In many respects the world has been growing younger ever since the Christian era. A new spirit came into it then which makes youth perpetual, a spirit of living in others, which got the name of universal brotherhood, a spirit that has had a good many discouragements and set-backs, but which, on the whole, gains ground, and generally works in harmony with the scientific spirit, breaking down the exclusive character of the conquests of nature. What used to be the mystery and occultism of the few is now general knowledge, so that all the playing at occultism by conceited people now seems jejune and foolish. A little machine called the instantaneous photograph takes pictures as quickly and accurately as the human eye does, and besides makes them permanent. Instead of fooling credulous multitudes with responses from Delphi, we have a Congress which can enact tariff regulations susceptible of interpretations enough to satisfy the love of mystery of the entire nation. Instead of loafing round Memnon at sunrise to catch some supernatural tones, we talk words into a little contrivance which will repeat our words and tones to the remotest generation of those who shall be curious to know whether we said those words in jest or earnest. All these mysteries made common and diffused certainly increase the feeling of the equality of opportunity in the world. And day by day such wonderful things are discovered and scattered abroad that we are warranted in believing that we are only on the threshold of turning to account the hidden forces of nature. There would be great danger of human presumption and conceit in this progress if the conceit were not so widely diffused, and where we are all conceited there is no one to whom it will appear unpleasant. If there was only one person who knew about the telephone he would be unbearable. Probably the Eiffel Tower would be stricken down as a monumental presumption, like that of Babel, if it had not been raised with the full knowledge and consent of all the world.

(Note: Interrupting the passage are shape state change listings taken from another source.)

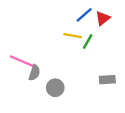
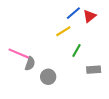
yellow line: (73, 36) -> (63, 31), turned -42
green line: (88, 41) -> (76, 50), moved

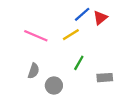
green line: (76, 50) -> (79, 63), moved
pink line: (19, 54) -> (36, 36), moved

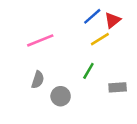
yellow line: (71, 35) -> (100, 39), moved
pink line: (36, 36) -> (40, 40), turned -45

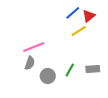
pink line: (40, 40) -> (34, 47), moved
green line: (88, 71) -> (70, 70), moved

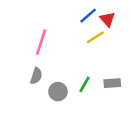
red triangle: (89, 16) -> (107, 19), turned -32
pink line: (34, 47) -> (41, 42), moved, turned -50

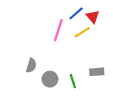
pink line: (41, 42) -> (58, 30), moved
green line: (84, 84) -> (73, 81), moved, turned -48

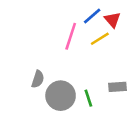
gray circle: (50, 79) -> (61, 96), size x1.5

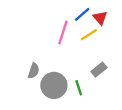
gray rectangle: (117, 87) -> (99, 70), moved, turned -35

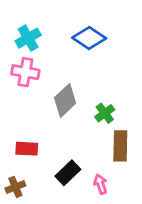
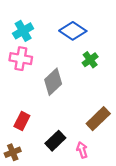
green cross: (105, 113) -> (90, 60), moved
brown rectangle: (120, 146) -> (98, 119), turned 45
red rectangle: (27, 149) -> (22, 121), turned -66

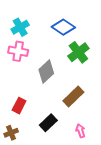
green cross: (90, 60) -> (78, 52), size x1.5
brown rectangle: (98, 119) -> (73, 97), moved
pink arrow: (82, 150) -> (80, 131), moved

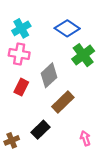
brown rectangle: (73, 97) -> (63, 102), moved
red rectangle: (19, 106) -> (21, 87), moved
black rectangle: (48, 123) -> (40, 130), moved

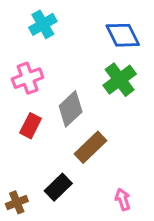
cyan cross: (21, 28) -> (43, 24), moved
blue diamond: (67, 28) -> (123, 35), moved, turned 30
pink cross: (19, 54) -> (28, 78), turned -30

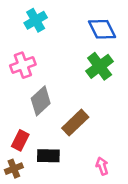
gray diamond: (71, 109) -> (41, 101), moved
red rectangle: (31, 126) -> (20, 140), moved
black rectangle: (58, 187) -> (48, 156), turned 45

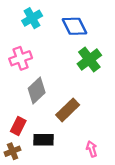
blue diamond: (102, 29) -> (74, 26), moved

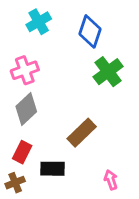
blue diamond: (74, 26) -> (90, 31), turned 45
gray diamond: (37, 90) -> (26, 109), moved

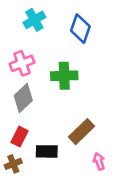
green cross: (108, 72) -> (64, 76), moved, turned 35
brown rectangle: (82, 133) -> (82, 132), moved

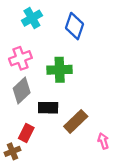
red rectangle: (20, 137) -> (26, 133), moved
black rectangle: (47, 151) -> (48, 108), moved
pink arrow: (99, 161) -> (103, 141), moved

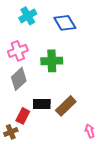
blue diamond: (74, 26) -> (65, 23), turned -50
black rectangle: (48, 108) -> (42, 104), moved
pink arrow: (103, 141) -> (90, 131), moved

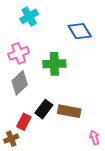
blue diamond: (65, 23) -> (80, 31), moved
black rectangle: (42, 104) -> (44, 109), turned -54
brown rectangle: (66, 106) -> (69, 111), turned 55

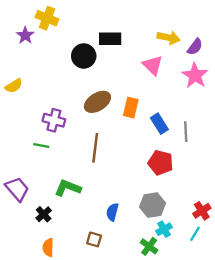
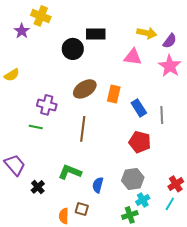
pink triangle: (153, 65) -> (133, 57), turned -36
green L-shape: (68, 188) -> (70, 172), moved
green cross: (149, 246) -> (130, 215), turned 35
orange semicircle: (48, 248) -> (64, 216), moved

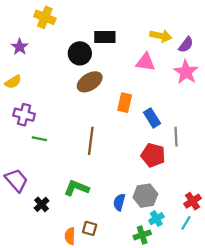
purple star: (22, 31) -> (20, 47), moved
brown ellipse: (85, 89) -> (90, 82), moved
purple cross: (47, 105) -> (24, 115), moved
gray line: (162, 115) -> (176, 137), moved
blue semicircle: (98, 185) -> (119, 202), moved

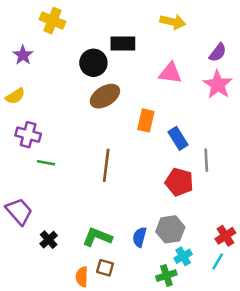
yellow arrow: (161, 36) -> (173, 22), moved
green L-shape: (77, 188) -> (97, 237), moved

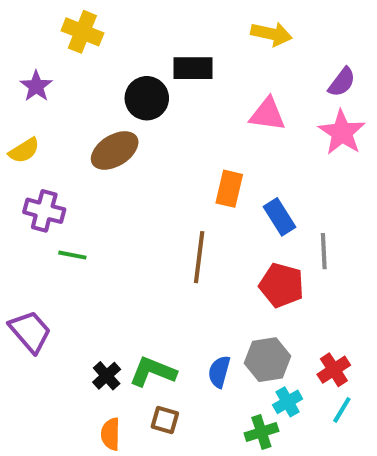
brown ellipse: (105, 96) -> (115, 150), moved
brown line: (106, 165) -> (199, 257), moved
red cross: (225, 236) -> (334, 370), moved
black cross: (49, 240) -> (107, 376), moved
orange semicircle: (82, 277) -> (111, 434), moved

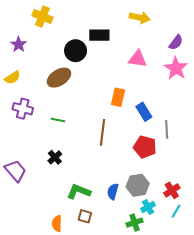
green line: (72, 255) -> (58, 120), moved
black cross: (107, 376) -> (55, 157), moved

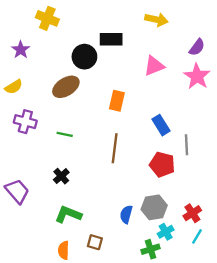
pink triangle: (138, 59) -> (154, 66), turned -30
orange rectangle: (118, 97) -> (117, 101), moved
green L-shape: (79, 191) -> (68, 214), moved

This new spirit, with its multiform manifestations, which came into the world nearly nineteen hundred years ago, is sometimes called the spirit of Christmas. And good reasons can be given for supposing that it is. At any rate, those nations that have the most of it are the most prosperous, and those people who have the most of it are the most agreeable to associate with. Know all men by these Presents, is an old legal form which has come to have a new meaning in this dispensation. It is by the spirit of brotherhood exhibited in giving presents that we know the Christmas proper, only we are apt to take it in too narrow a way. The real spirit of Christmas is the general diffusion of helpfulness and good-will. If somebody were to discover an elixir which would make every one truthful, he would not, in this age of the world, patent it. Indeed, the Patent Office would not let him make a corner on virtue as he does in wheat; and it is not respectable any more among the real children of Christmas to make a corner in wheat. The world, to be sure, tolerates still a great many things that it does not approve of, and, on the whole, Christmas, as an ameliorating and good-fellowship institution, gains a little year by year. There is still one hitch about it, and a bad one just now, namely, that many people think they can buy its spirit by jerks of liberality, by costly gifts. Whereas the fact is that a great many of the costliest gifts in this season do not count at all. Crumbs from the rich man’s table don’t avail any more to open the pearly gates even of popular esteem in this world. Let us say, in fine, that a loving, sympathetic heart is better than a nickel-plated service in this world, which is surely growing young and sympathetic.